Computational researchers at Princeton University recently addressed this question with a model that examined this process within embryos from African clawed frogs (Xenopus laevis). Cells in these embryos have relatively simple cycles of cell division, driven by oscillations in the activity of the protein Cdk1. One possible explanation for the synchronization is that cells pick up chemical timing cues from their neighbors. But when Ned Wingreen, PhD, professor of molecular biology, and his colleagues simulated this type of slow signal traversing a growing embryo, they observed that these Cdk1 oscillations were not perfectly coordinated as in a normal embryo. Instead cell division spiraled into a chaotic process, one that could not lead to well-ordered development.
“Why doesn’t the real system become chaotic?” Wingreen asks. Their model showed that the synchronization is likely triggered is by a totally separate, one-time mechanism. To serve as the synchronization signal, this signaling wave has to be faster than the rate of diffusion. The calcium wave that is known to propagate through the embryonic system at the time of fertilization is the only known signal that’s fast enough, Wingreen says. He and his colleagues propose that this one-time, fast release of calcium serves as the perfect chemical switch needed to set up the synchronized Cdk1-driven cell-cycle oscillation within a developing Xenopus embryo, much as electrical signals coordinate the contractions of the heart muscle. Their results were published in PLoS Computational Biology in July.
Context Guides Cell Orientation in the Embryo
In addition to timing cell divisions, a developing embryo has to orient cells to form appropriate patterns. One such pattern is the formation of the embryo’s outer layer or trophectoderm, which encapsulates the inner cells (the endoderm) that eventually differentiate into developing tissues. Carsten Peterson, PhD, professor of computational biology and biophysics at Lund University in Sweden, and his colleagues have combined both genetic and mechanical factors to produce a model of blastocoel formation—the first 4.5 days of embryonic development in mammals.
During the first few days of development, the volume of the early embryo cell mass is largely fixed. Although gene expression exerts most of the control over the sequence of events during that time, Peterson and his colleagues proposed that the mechanics of several key cell types interacting in an increasingly crowded space would be important as well. To test that theory, they modeled each cell as a single entity with mechanical and elastic properties within the defined volume, says Pawel Krupinski, PhD, postdoctoral researcher in Peterson’s lab and the first author of the paper.
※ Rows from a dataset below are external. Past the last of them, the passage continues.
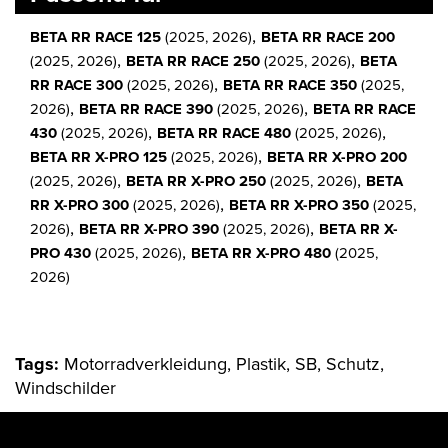
,
BETA RR RACE 125
(2025, 2026)
BETA RR RACE 200
,
,
(2025, 2026)
BETA RR RACE 250
(2025, 2026)
BETA
,
RR RACE 300
(2025, 2026)
BETA RR RACE 350
(2025,
,
,
2026)
BETA RR RACE 390
(2025, 2026)
BETA RR RACE
,
,
430
(2025, 2026)
BETA RR RACE 480
(2025, 2026)
,
BETA RR X-PRO 125
(2025, 2026)
BETA RR X-PRO 200
,
,
(2025, 2026)
BETA RR X-PRO 250
(2025, 2026)
BETA
,
RR X-PRO 300
(2025, 2026)
BETA RR X-PRO 350
(2025,
,
,
2026)
BETA RR X-PRO 390
(2025, 2026)
BETA RR X-
,
PRO 430
(2025, 2026)
BETA RR X-PRO 480
(2025,
2026)
Tags:
Motorradverkleidung, Plastik, SB, Schutz,
Windschilder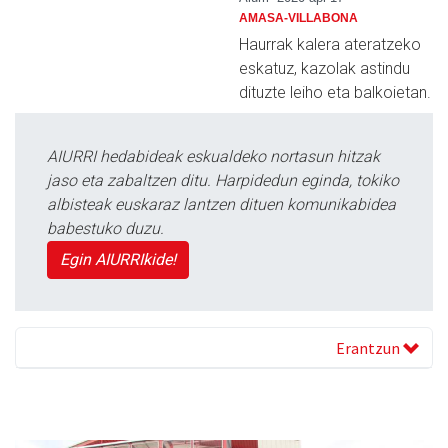
AMASA-VILLABONA
Haurrak kalera ateratzeko
eskatuz, kazolak astindu
dituzte leiho eta balkoietan.
AIURRI hedabideak eskualdeko nortasun hitzak
jaso eta zabaltzen ditu. Harpidedun eginda, tokiko
albisteak euskaraz lantzen dituen komunikabidea
babestuko duzu.
Egin AIURRIkide!
Erantzun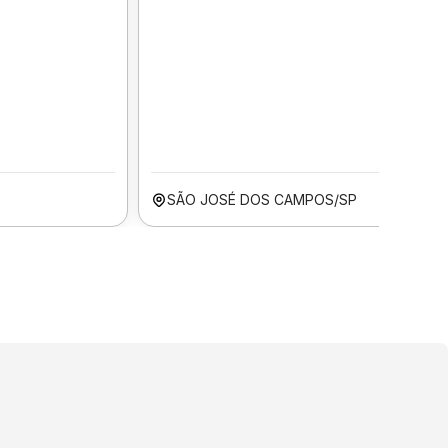
SÃO JOSÉ DOS CAMPOS/SP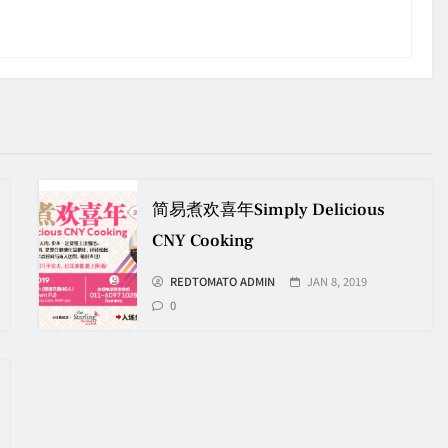
简易煮欢喜年Simply Delicious
CNY Cooking
REDTOMATO ADMIN
JAN 8, 2019
0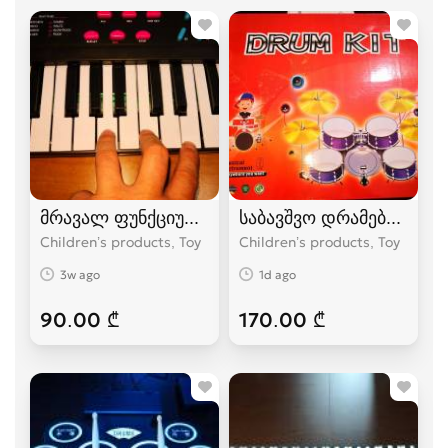
მრავალ ფუნქციური პიანინო ბავშვებისთვის.
საბავშვო დრამები, კარგ
Children’s products, Toy
Children’s products, Toy
3w ago
1d ago
90.00 ₾
170.00 ₾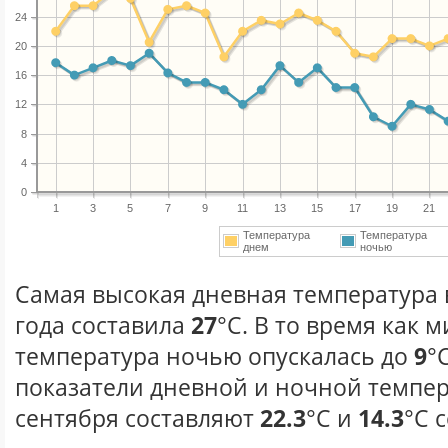
24
20
16
12
8
4
0
1
3
5
7
9
11
13
15
17
19
21
Температура
Температура
днем
ночью
Самая высокая дневная температура 
года составила
27
°С. В то время как
температура ночью опускалась до
9
°
показатели дневной и ночной темпер
сентября составляют
22.3
°С и
14.3
°С 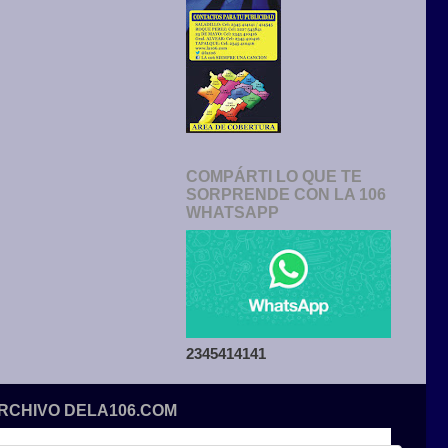
COMPÁRTI LO QUE TE
SORPRENDE CON LA 106
WHATSAPP
2345414141
ARCHIVO DELA106.COM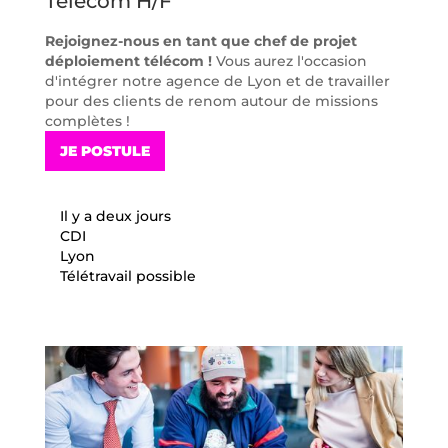
Télécom H/F
Rejoignez-nous en tant que chef de projet
déploiement télécom !
Vous aurez l'occasion
d'intégrer notre agence de Lyon et de travailler
pour des clients de renom autour de missions
complètes !
JE POSTULE
Il y a deux jours
CDI
Lyon
Télétravail possible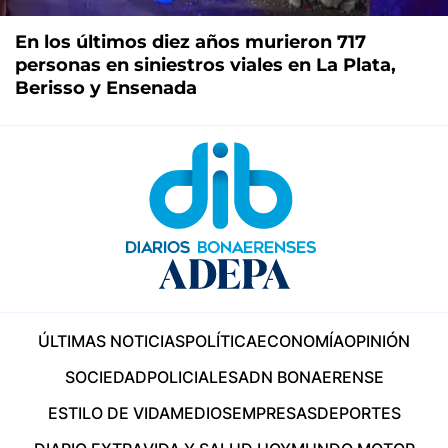
En los últimos diez años murieron 717
personas en siniestros viales en La Plata,
Berisso y Ensenada
ÚLTIMAS NOTICIAS
POLÍTICA
ECONOMÍA
OPINIÓN
SOCIEDAD
POLICIALES
ADN BONAERENSE
ESTILO DE VIDA
MEDIOS
EMPRESAS
DEPORTES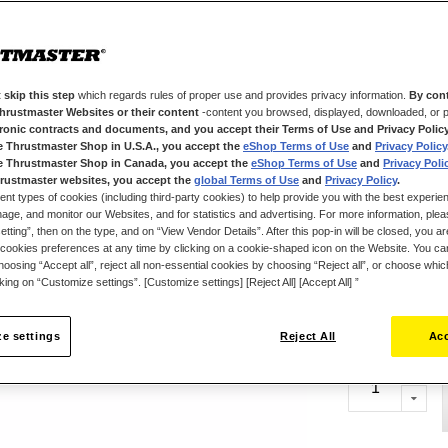
de 100 kg e res
grama de press
Com 4 configur
através do ecr
 skip this step
which regards rules of proper use and provides privacy information.
By cont
Panel no PC, po
Thrustmaster Websites or their content
-content you browsed, displayed, downloaded, or p
sensibilidade d
tronic contracts and documents, and you accept their Terms of Use and Privacy Polic
e Thrustmaster Shop in U.S.A., you accept the
eShop Terms of Use
and
Privacy Policy
modular 100% d
e Thrustmaster Shop in Canada, you accept the
eShop Terms of Use
and
Privacy Poli
configurações, 
rustmaster websites, you accept the
global Terms of Use
and
Privacy Policy
.
ent types of cookies (including third-party cookies) to help provide you with the best experien
Funciona com b
ge, and monitor our Websites, and for statistics and advertising. For more information, plea
de jogos e com
tting”, then on the type, and on “View Vendor Details”. After this pop-in will be closed, you are 
cookies preferences at any time by clicking on a cookie-shaped icon on the Website. You can
oosing “Accept all”, reject all non-essential cookies by choosing “Reject all”, or choose whi
cking on “Customize settings”. [Customize settings] [Reject All] [Accept All] ”
219,99 €
e settings
Reject All
Acc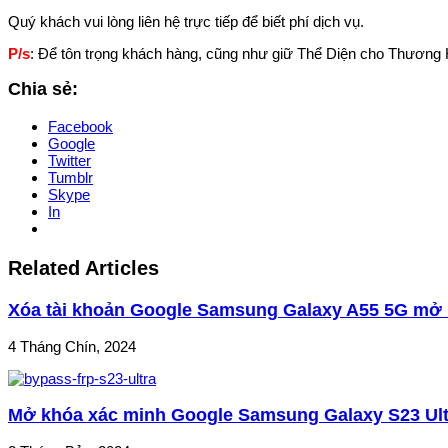
Quý khách vui lòng liên hệ trực tiếp để biết phí dịch vụ.
P/s
: Để tôn trọng khách hàng, cũng như giữ Thể Diện cho Thương H
Chia sẻ:
Facebook
Google
Twitter
Tumblr
Skype
In
Related Articles
Xóa tài khoản Google Samsung Galaxy A55 5G mở 
4 Tháng Chín, 2024
Mở khóa xác minh Google Samsung Galaxy S23 Ultr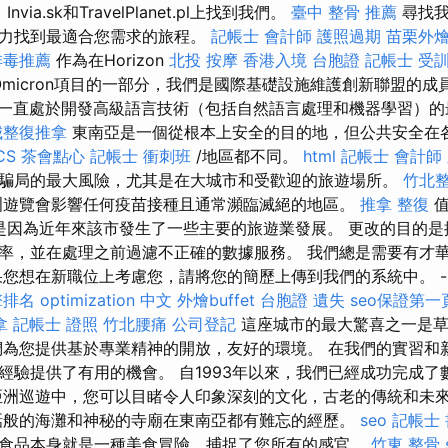
Invia.sk和TravelPlanet.pl上找到我們。
臺中 整骨 推薦
尋找我
努力找到最適合您需求的旅程。
記帳士 會計師
護照過期
苗栗外
排毒推薦
作為在Horizo​​​​n
北投 按摩
香港入境 台胞證
記帳士 受
Omicron項目的一部分，我們是國際基礎設施維護創新聯盟的成
們一直處於開發高級語言技術（包括自然語言處理和機器學習）
城整復推拿
東南亞是一個從根本上安全的目的地，但公共安全在
CS
茶會點心
記帳士 衝刺班
/地區都不同。
html
記帳士 會計師
騙局的最大風險，尤其是在大城市和受歡迎的旅遊場所。
竹北
洲遊覽會影響任何疫苗接種且通常瀕臨滅絕的地區。
推拿 整復
值
，這是因為近年來該市發生了一些主要的旅遊業發展。 更改的目的
率，並在處理之前過濾不正確的數據服務。 我們總是需要有才
果您想在新職位上考慮您，請將您的簡歷上傳到我們的系統中。 -
擎排名
optimization 中文
外燴buffet
台胞證 遺失
seo保證第一
拿
記帳士 證照
竹北腰痛
公司登記
這座城市的最大驚喜之一是草
們為您提供基於專業精神的開放，友好的環境。 在我們的實習和
經驗提供了有用的機會。 自1993年以來，我們已經成功完成了
亞洲巡遊中，您可以目睹令人印象深刻的文化，古老的傳統和未
話般的海灘和神秘的寺廟在東南亞都有難忘的經歷。
seo
記帳士 
食品本身就是一種美食冒險，捕捉了您所有的感官。
竹東 整骨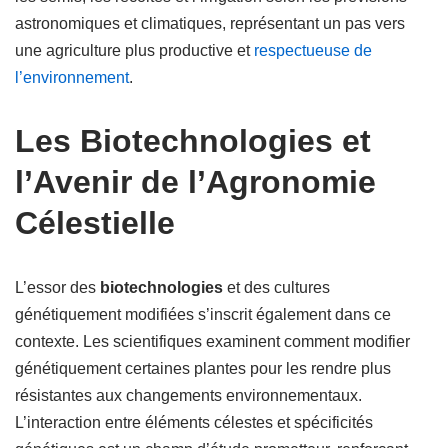
astronomiques et climatiques, représentant un pas vers
une agriculture plus productive et
respectueuse de
l’environnement
.
Les Biotechnologies et
l’Avenir de l’Agronomie
Célestielle
L’essor des
biotechnologies
et des cultures
génétiquement modifiées s’inscrit également dans ce
contexte. Les scientifiques examinent comment modifier
génétiquement certaines plantes pour les rendre plus
résistantes aux changements environnementaux.
L’interaction entre éléments célestes et spécificités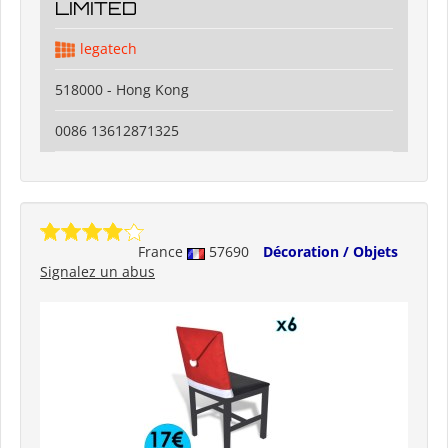
LIMITED
legatech
518000 - Hong Kong
0086 13612871325
France
57690
Décoration / Objets
Signalez un abus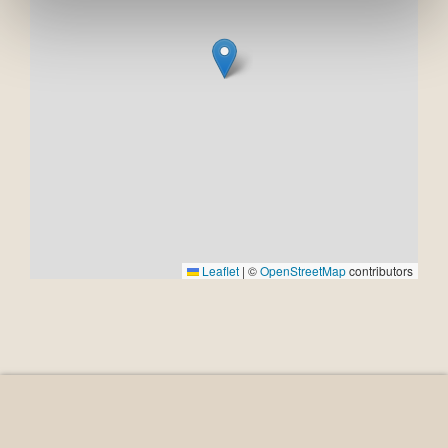
Leaflet
|
©
OpenStreetMap
contributors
On top of that, they included a handful of genes, concentrations of expressed proteins and the interactions between those genetic products. They found that geometric organization, a mechanical factor, can influence the direction of division or the polarization of the cell. At the same time selected genes can affect the elasticity or adherence properties of the cell. “This connection works both ways: the genes can influence the mechanics and the mechanics can influence the genes,” he says. This model, which was published in PLoS Computational Biology in May, provides the most inclusive simulation of these factors developed to date.
Even with this progress, researchers are just at the initial stages of building models of how cells respond to their environments. Further work will rely on close collaborations between computational and experimental researchers. “We’re just scratching the surface,” Zaman says. “I hope more people start to look at modeling complex behaviors of in vivo environments and go beyond what we already know.”